What impact have you seen this have on your students?
Sally: There’s something to be said about children seeing themselves in what they’re learning…seeing what’s possible. In Merit Music in Communities, we have a program in the Auburn Gresham neighborhood where we offer world percussion classes. Avo Randruut, an ethnomusicologist, is the lead teacher. He teaches the children music from various countries in Africa. He and his colleague Olumuyiwa Ojo recently lead a percussion workshop and the children were going crazy over it—learning West African dances and polyrhythmic patterns.
For a child on the South Side of Chicago where we have predominantly Black and brown neighborhoods, for these children to see it in the flesh is priceless. They’re seeing themselves in what is being performed.
The world is a melting pot and, look, your teacher doesn’t know everything because as a teacher my job is to never stop learning and as soon as I stop learning, I stop being a teacher.
– Sally Blandón
Olumuyiwa Ojo and Avo Randruut work together to introduce our Merit Music in Communities students in the Auburn Gresham neighborhood to West African dances and polyrhythmic patterns.
Steven: I see it in Merit Conservatory groups with students who are Black and see music that I get excited about and then they’re asking me more about music like “can you share this?”—the joy, the excitement, the freedom to like it seems to be apparent, that they’re not holding that back or hiding that from being observed outwardly. It’s obvious that I can see they’re excited about some of the things we’re talking about musically and I think that’s really big, really important.
What role do you think schools/organizations play in supporting teachers doing this work?
Chip: I think it’s tricky to require a certain type of “check the box” experience for all teachers. Creative people respond best when given the opportunity to get together to talk about the experiences that they’ve had and what works best in the classroom.
As music educators, it is our responsibility to open our hearts and our minds to the possibility that what we learned in school wasn’t all there was to learn. Music teachers were taught a process that they should continue to use to find music most relevant to all students. For example, half of our students are women, yet most of the music we studied in school and tend to program at concerts is by White men. Music teachers must dig deeper, get out of our comfort zone, and find music by composers that look like their students.

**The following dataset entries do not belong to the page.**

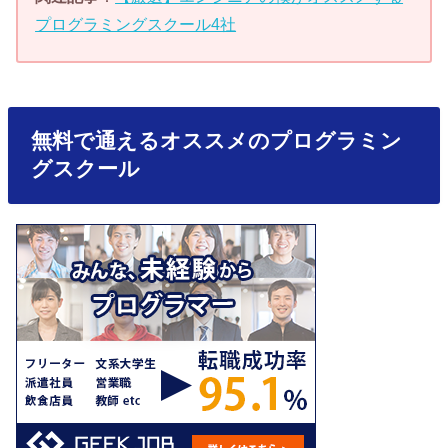
プログラミングスクール4社
無料で通えるオススメのプログラミン
グスクール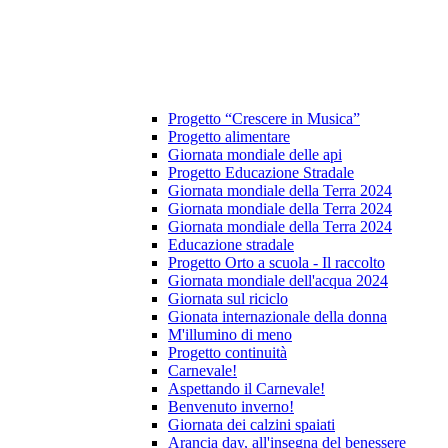
Progetto “Crescere in Musica”
Progetto alimentare
Giornata mondiale delle api
Progetto Educazione Stradale
Giornata mondiale della Terra 2024
Giornata mondiale della Terra 2024
Giornata mondiale della Terra 2024
Educazione stradale
Progetto Orto a scuola - Il raccolto
Giornata mondiale dell'acqua 2024
Giornata sul riciclo
Gionata internazionale della donna
M'illumino di meno
Progetto continuità
Carnevale!
Aspettando il Carnevale!
Benvenuto inverno!
Giornata dei calzini spaiati
Arancia day, all'insegna del benessere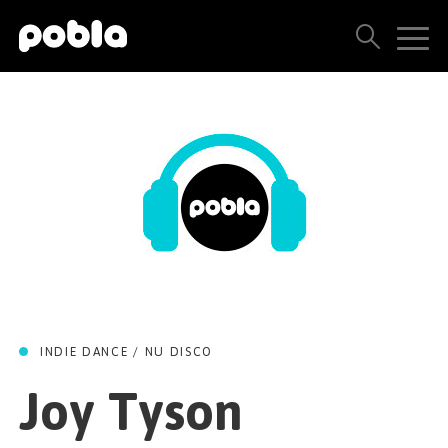
ARTISTAS, SELLOS Y LANZAMIENTOS
THE POBLA FAMILY
VER TODOS LOS RESULTADOS
PRECIOS
BLOG
INDIE DANCE / NU DISCO
CONTACTO
Joy Tyson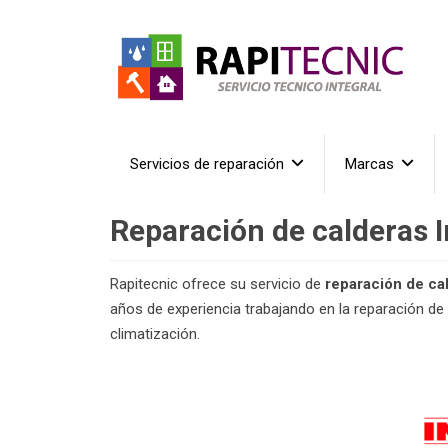
Servicios de reparación
Marcas
Reparación de calderas 
Rapitecnic ofrece su servicio de
reparación de ca
años de experiencia trabajando en la reparación de
climatización.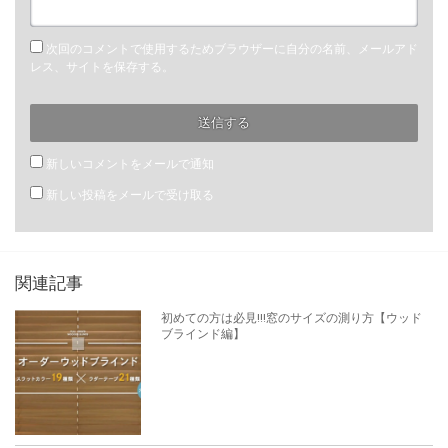
次回のコメントで使用するためブラウザーに自分の名前、メールアド
レス、サイトを保存する。
新しいコメントをメールで通知
新しい投稿をメールで受け取る
関連記事
初めての方は必見!!!窓のサイズの測り方【ウッド
ブラインド編】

Sally: And what about organizations supporting those teachers who haven’t had that lived experience? Well, that might look like bringing in someone who can coach or collaborate with the person who didn’t live that experience. The children get to experience two different people from two different backgrounds learning from each other. And that is so important for children to see because they learn at a very young age how to interact and socialize with people.
So how beautiful would it be for organizations to say, “we budgeted this much and do you know anyone in your network we could bring in to bring in this shared experience?” The world is a melting pot and, look, your teacher doesn’t know everything. As a teacher my job is to never stop learning. As soon as I stop learning, I stop being a teacher. And I think that’s really important to keep in mind and for organizations to think about how to support that.

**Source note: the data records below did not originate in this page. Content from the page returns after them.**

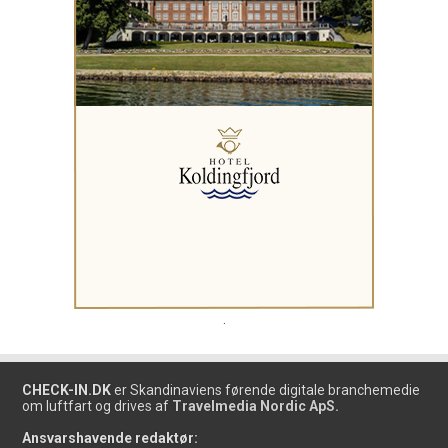
.
CHECK-IN.DK
er Skandinaviens førende digitale branchemedie
om luftfart og drives af
Travelmedia Nordic ApS.
Ansvarshavende redaktør: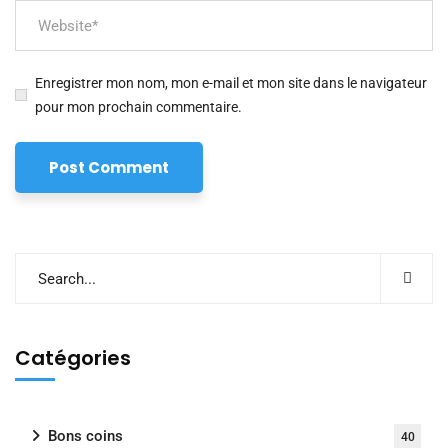
Enregistrer mon nom, mon e-mail et mon site dans le navigateur
pour mon prochain commentaire.
Catégories
Bons coins
40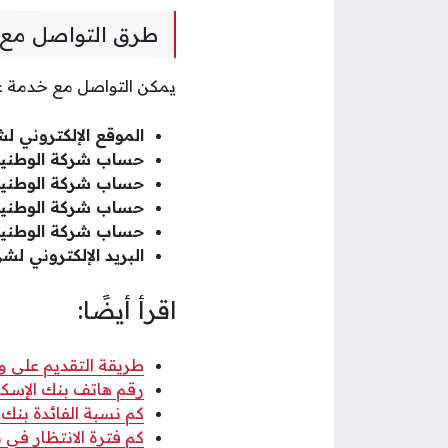
طرق التواصل مع ا
يمكن التواصل مع خدمة عمل
الموقع الإلكتروني لش
حساب شركة الوطنية
حساب شركة الوطنية
حساب شركة الوطنية 
حساب شركة الوطنية
البريد الإلكتروني لش
اقرأ أيضًا:
طريقة التقديم على و
رقم هاتف بنك الإسكا
كم نسبة الفائدة بنك 
كم فترة الانتظار في 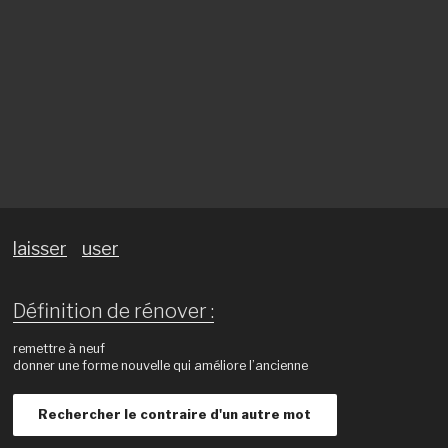
laisser
user
Définition de rénover :
remettre à neuf
donner une forme nouvelle qui améliore l’ancienne
Rechercher le contraire d'un autre mot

Are there any particular ways that you incorporate Black History Month into your classroom in addition to what you do on a regular basis?
Chip: It’s ongoing for us. I don’t think we should only teach the profound impact that African Americans have had on the American music scene in February. I don’t have a February curriculum; It’s more impactful to have a curriculum that always includes everyone so that all students will see themselves represented in the music every day of the year.